■ **DIRECTIONS**
In the material below, some lines carry "Aperture". Copy each such line.

■ **INPUT DATA**

○ ○ ○ ○ ○ ○ ○

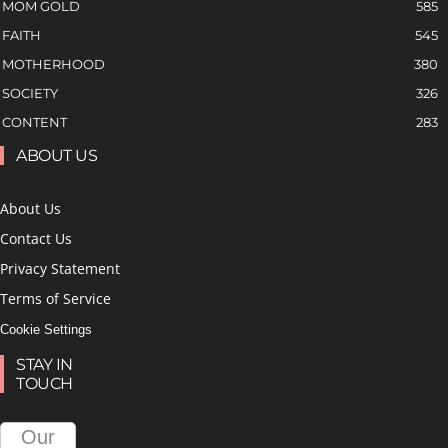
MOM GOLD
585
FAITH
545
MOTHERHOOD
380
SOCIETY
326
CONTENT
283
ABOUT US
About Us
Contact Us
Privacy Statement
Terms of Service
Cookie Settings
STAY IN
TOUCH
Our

○ ○ ○ ○ ○ ○ ○

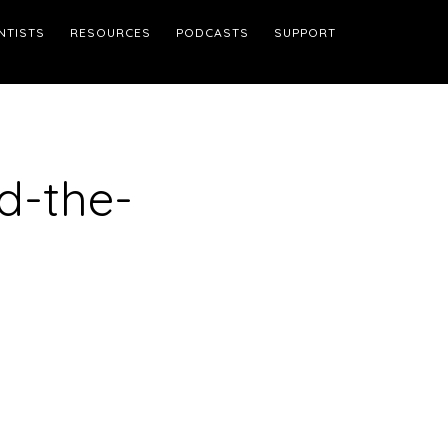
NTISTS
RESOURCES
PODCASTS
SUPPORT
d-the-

○ ○ ○ ○ ○ ○ ○

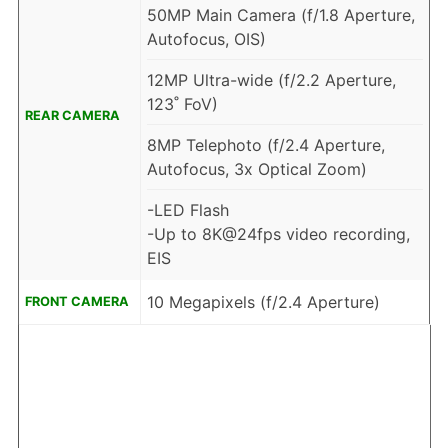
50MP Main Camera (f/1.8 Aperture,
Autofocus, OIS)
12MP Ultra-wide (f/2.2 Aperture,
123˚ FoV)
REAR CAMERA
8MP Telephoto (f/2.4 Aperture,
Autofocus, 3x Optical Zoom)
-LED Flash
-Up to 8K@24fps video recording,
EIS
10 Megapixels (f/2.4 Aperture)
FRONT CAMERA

○ ○ ○ ○ ○ ○ ○

■ **RESPONSE FOR THIS EXERCISE**
50MP Main Camera (f/1.8 Aperture,
12MP Ultra-wide (f/2.2 Aperture,
8MP Telephoto (f/2.4 Aperture,
10 Megapixels (f/2.4 Aperture)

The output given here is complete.